The last four weeks-or-so have been extremely busy…
Firstly, back in July, I launched a new Polish football blog – Piłka.UK. My former blog, EkstraklasaReview, had for a couple of years been left unattended, and left for the virtual elements. Ahead of the new Ekstraklasa season, and keen to get back into writing for my own enjoyment, I felt it was time for a fresh start.
So far, there are a handful of short articles on the blog, covering topics such as the Ekstraklasa’s new streaming service, Ruch Chorzów’s tragic decline, and the new threads which Polish sides are showing this season.
In addition, there is also a short excerpt from…
From Partition to Solidarity: the first 100 years of Polish football
…my first book, released on August 10th!
You may have seen, splashed all over my Twitter (and anywhere else I can plug it), that I have written a book – From Partition to Solidarity: the first 100 years of Polish football.
This is something I have been working on, very slowly, and juggled in between both a day job and family time, for the last few years.
The reason I started to write this book was, basically, because there was nothing else out there like it…

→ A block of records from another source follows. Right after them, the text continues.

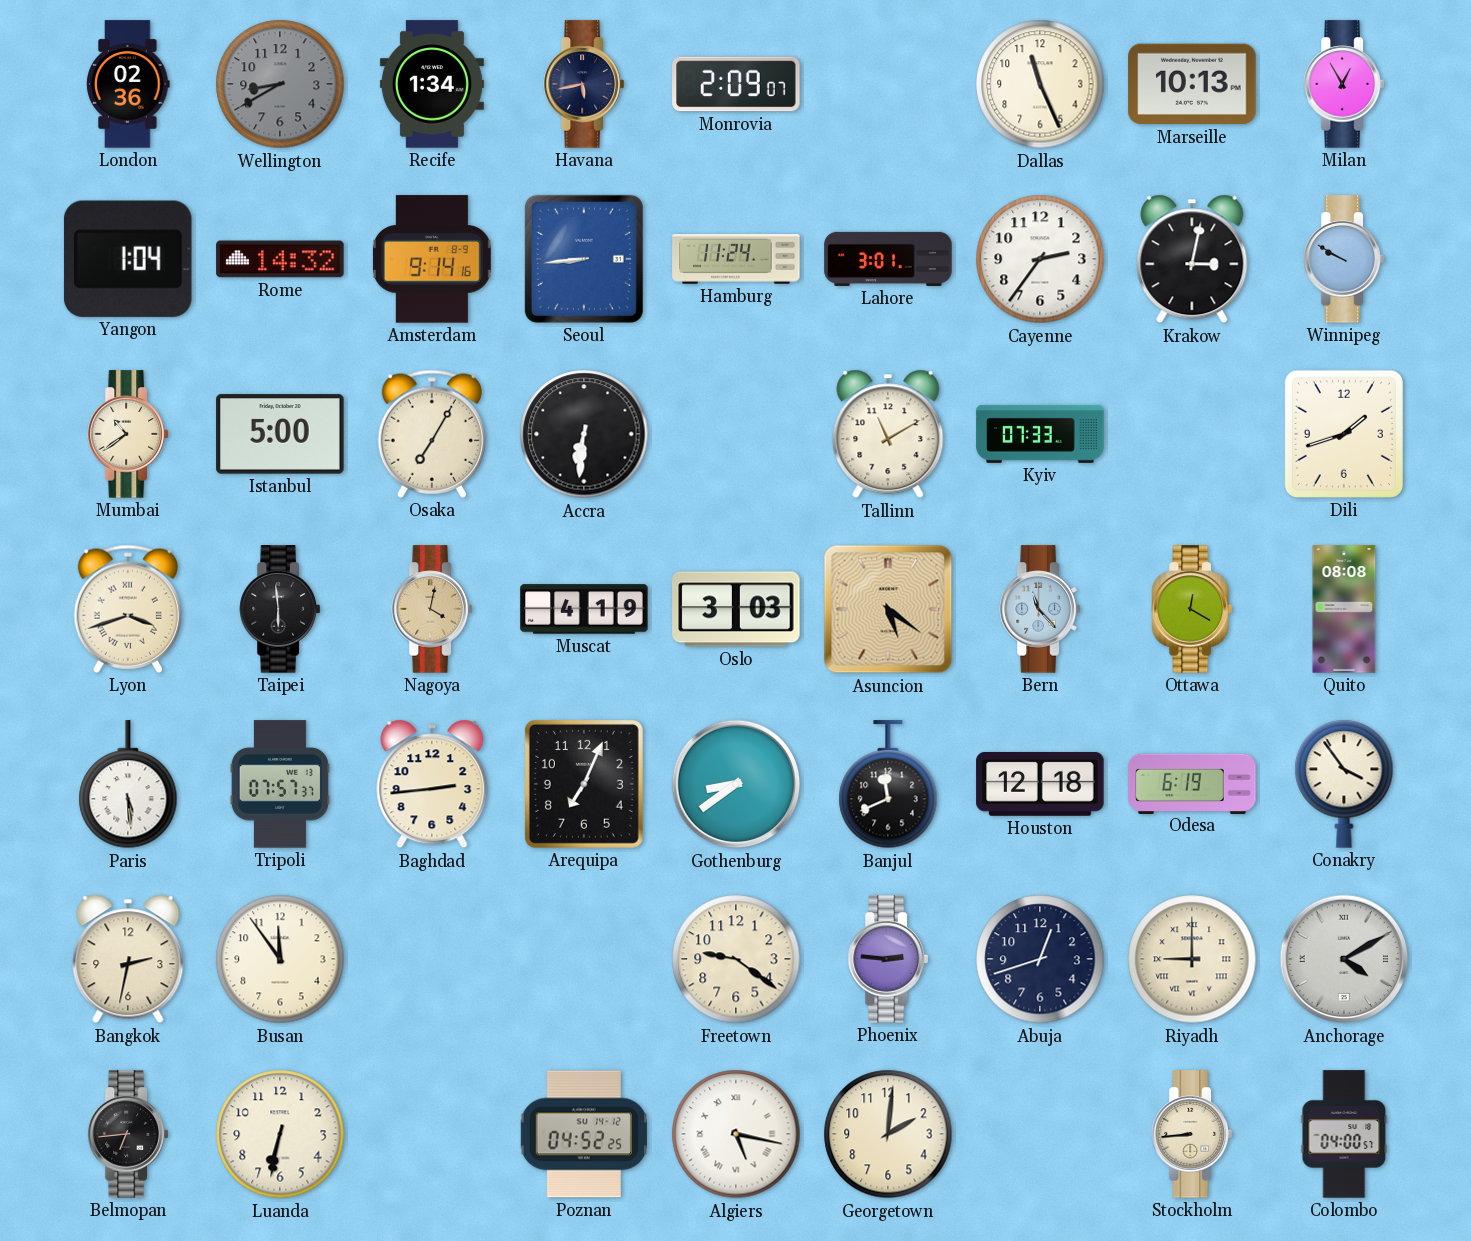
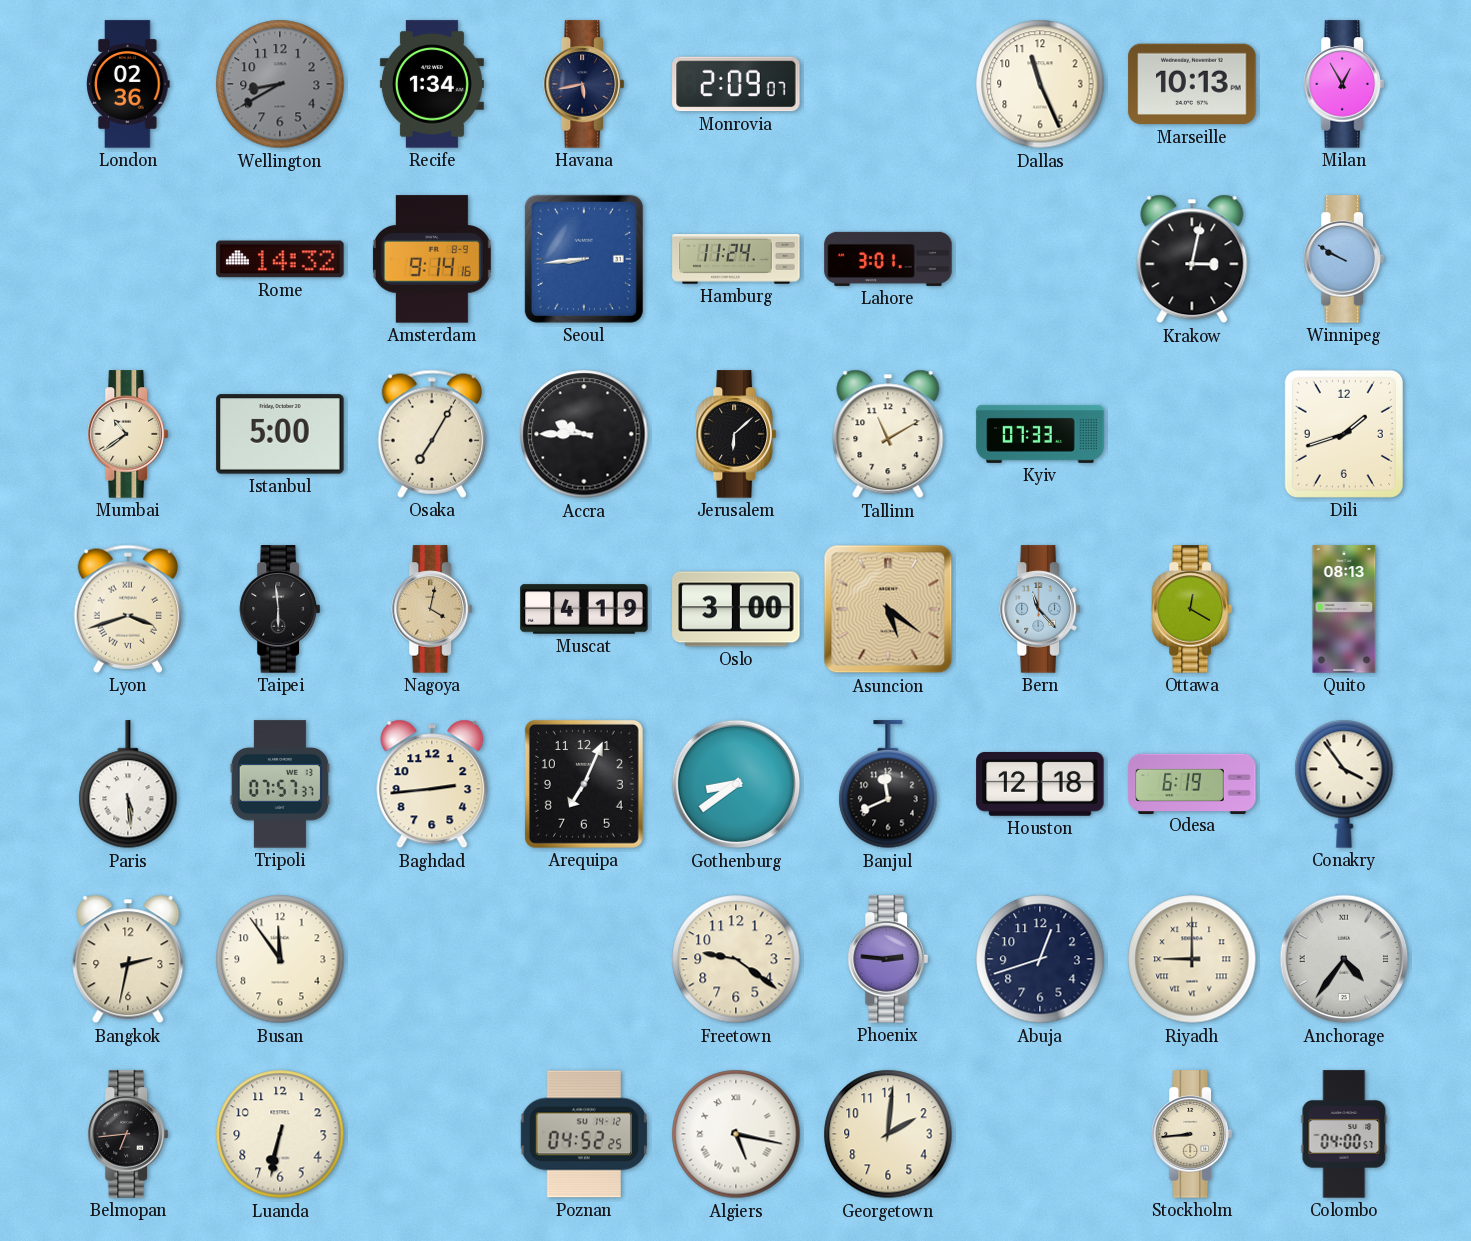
Yangon: 1:04 -> none
Cayenne: 2:36 -> none
Accra: 6:31 -> 9:45
Jerusalem: none -> 6:08
Oslo: 3:03 -> 3:00
Quito: 08:08 -> 08:13
Anchorage: 4:10 -> 4:36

It was never my intention to write a book. I originally wanted only to research the history of Polish football, and found myself compiling a bookcase full of works – mostly Polish, with a couple of German and English – through which I had to trawl to piece together little nuggets of information. I wondered why no-one had compiled this information in one, relatively easy-to-digest book. Then, I decided, I might as well do it myself.
Have you ever been on Wikipedia, clicked a couple of links in articles, and found yourself reading about something completely removed from what you were originally looking at? That was my experience in researching for From Partition…. Over the course of writing, I’ve probably gathered enough stories, oddities, tidbits and other bits of information to write another two books. I have a small cabinet sitting next to me, which has drawers buckling under the weight of scraps of scribbled-on paper, about anything from “How Pogoń Lwów were formed” (Chapter One) to “the closure of Mexican steel mills in the 1980s” (it, perhaps surprisingly, gets a brief mention in Chapter Twenty Two).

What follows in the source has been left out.